— YOUR OBJECTIVE —
Each record must be written out again exactly. Skip any picture it contains.

════════════════

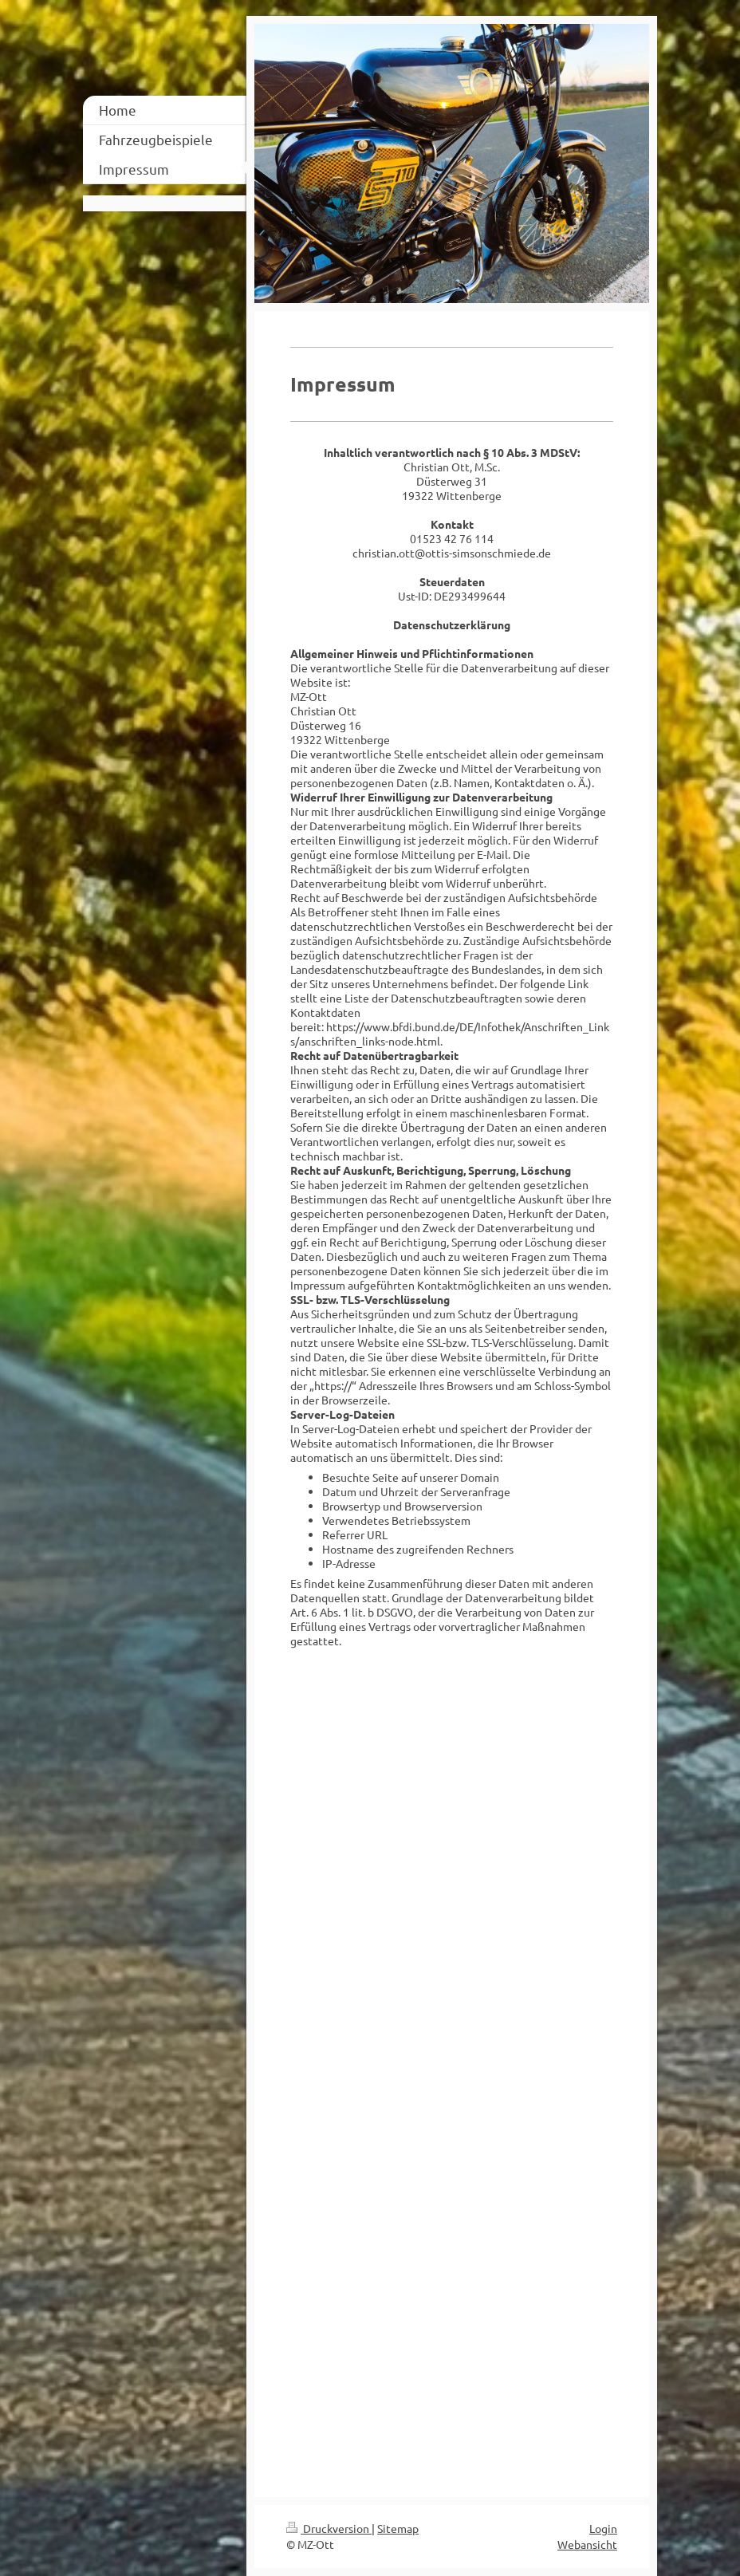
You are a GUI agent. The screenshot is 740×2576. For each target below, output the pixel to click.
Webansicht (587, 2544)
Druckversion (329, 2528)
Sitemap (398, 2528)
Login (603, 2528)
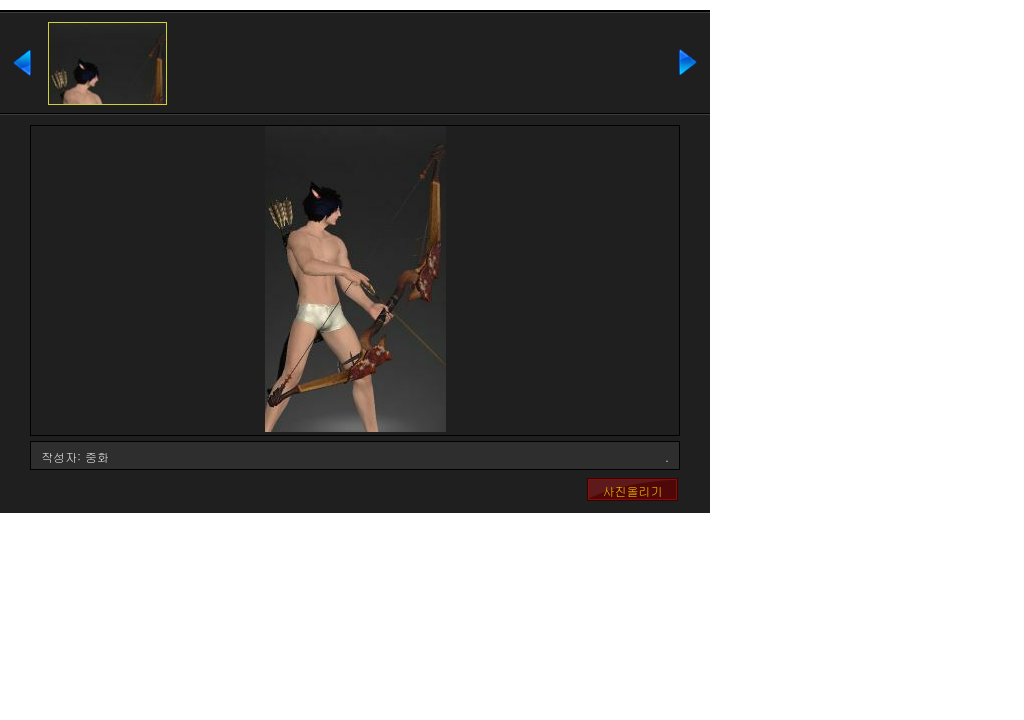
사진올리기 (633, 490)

════════════════

— ANSWER —
You are a GUI agent. The screenshot is 740×2576. For each target below, output the pixel to click.
Webansicht (587, 2544)
Druckversion (329, 2528)
Sitemap (398, 2528)
Login (603, 2528)
사진올리기 (633, 490)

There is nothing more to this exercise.